Redis vs DynamoDB
Redis is an in-memory store for sub-millisecond caching and rich data structures, while DynamoDB is a durable, managed NoSQL database for large-scale storage. They are often used together, with Redis caching in front of DynamoDB.
Redis and DynamoDB are both NoSQL, but they serve different roles. Redis is an in-memory data store used primarily for caching, real-time data, and rich data structures. DynamoDB is a durable, fully managed key-value and document database used as a primary datastore at scale on AWS.
Despite both being NoSQL, comparing them is a bit like comparing a cache to a filing cabinet: Redis is optimized for speed and rich in-memory operations, DynamoDB for durable, virtually unlimited managed storage. Recognizing this is usually enough to point you to the right one, or to using both.
Key Differences
The defining difference is memory versus disk, and cache versus system of record. Redis keeps data in RAM, delivering sub-millisecond latency, which makes it ideal as a cache or for real-time use cases. It offers rich data structures, lists, sets, sorted sets, streams, hashes, that enable leaderboards, queues, pub/sub, and rate limiting. But RAM is finite and expensive, so storing very large datasets is costly, even with tiering.
DynamoDB stores data durably on disk, replicated across Availability Zones, and is designed as a primary database. Its latency is single-digit milliseconds, slower than Redis's in-memory access but still fast, and it scales to virtually unlimited storage at lower cost per gigabyte. It is fully managed and serverless, removing operational work entirely.
Durability and operations favor DynamoDB as a system of record; latency and data-structure richness favor Redis for caching and real-time workloads. Many architectures use both: DynamoDB as the durable store and Redis as a cache in front of it.

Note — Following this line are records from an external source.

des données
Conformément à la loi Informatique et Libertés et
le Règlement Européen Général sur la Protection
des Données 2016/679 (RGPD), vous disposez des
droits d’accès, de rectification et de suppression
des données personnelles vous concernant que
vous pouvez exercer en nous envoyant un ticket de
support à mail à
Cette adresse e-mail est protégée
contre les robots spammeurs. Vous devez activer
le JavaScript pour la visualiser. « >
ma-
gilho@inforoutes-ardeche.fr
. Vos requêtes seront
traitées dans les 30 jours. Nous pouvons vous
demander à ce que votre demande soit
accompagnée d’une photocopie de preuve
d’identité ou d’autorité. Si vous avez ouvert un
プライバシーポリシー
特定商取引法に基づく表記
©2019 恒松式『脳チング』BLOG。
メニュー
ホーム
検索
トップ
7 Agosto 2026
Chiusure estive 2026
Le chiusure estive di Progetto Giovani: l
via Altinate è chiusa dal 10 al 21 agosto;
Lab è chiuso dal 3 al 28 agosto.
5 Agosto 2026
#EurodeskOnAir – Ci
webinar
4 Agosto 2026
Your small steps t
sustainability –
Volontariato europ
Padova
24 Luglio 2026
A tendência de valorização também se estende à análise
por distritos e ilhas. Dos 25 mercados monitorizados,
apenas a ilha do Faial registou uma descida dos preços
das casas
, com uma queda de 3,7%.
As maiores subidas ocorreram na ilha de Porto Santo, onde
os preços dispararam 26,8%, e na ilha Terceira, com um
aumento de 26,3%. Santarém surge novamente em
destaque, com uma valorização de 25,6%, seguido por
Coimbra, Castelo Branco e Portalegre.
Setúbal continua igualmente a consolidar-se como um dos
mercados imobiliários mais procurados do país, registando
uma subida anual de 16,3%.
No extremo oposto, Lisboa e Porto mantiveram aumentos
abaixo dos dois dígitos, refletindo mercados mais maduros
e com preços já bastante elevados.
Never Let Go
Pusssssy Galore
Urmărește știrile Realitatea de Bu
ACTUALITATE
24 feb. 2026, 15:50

Durability and the cost of state separate them most. Redis lives in memory; with persistence enabled it can recover, but its sweet spot is data you can afford to lose or rebuild, sessions, caches, transient counters, with optional durability when needed. DynamoDB writes durably to replicated storage and is built to be a system of record. Because RAM is far more expensive than disk per gigabyte, large datasets are economical in DynamoDB and costly in Redis, while microsecond-to-millisecond reads are Redis's domain.
When to Choose Redis
Choose Redis for caching, session storage, and real-time data where sub-millisecond latency matters, and when you need data structures like sorted sets, streams, or pub/sub for leaderboards, queues, and rate limiting. It is the go-to in-memory layer.
When to Choose DynamoDB
Choose DynamoDB as a durable primary datastore on AWS, especially for large datasets that exceed practical RAM and for workloads that need serverless, fully managed key-value access at scale with predictable performance.
A common, effective pattern is to combine them: DynamoDB as the durable primary store and Redis, often ElastiCache, as a low-latency cache or for derived structures like leaderboards, rate limiters, and queues that DynamoDB cannot express natively. Viewing them as layers in one architecture, rather than competitors, often yields the best design.
Verdict
Redis and DynamoDB are complementary more than competing. Redis is the fast, in-memory cache and real-time toolkit; DynamoDB is the durable, scalable, managed primary store. Choose Redis when latency and data structures dominate, DynamoDB when durability and large-scale storage dominate, and consider using both together.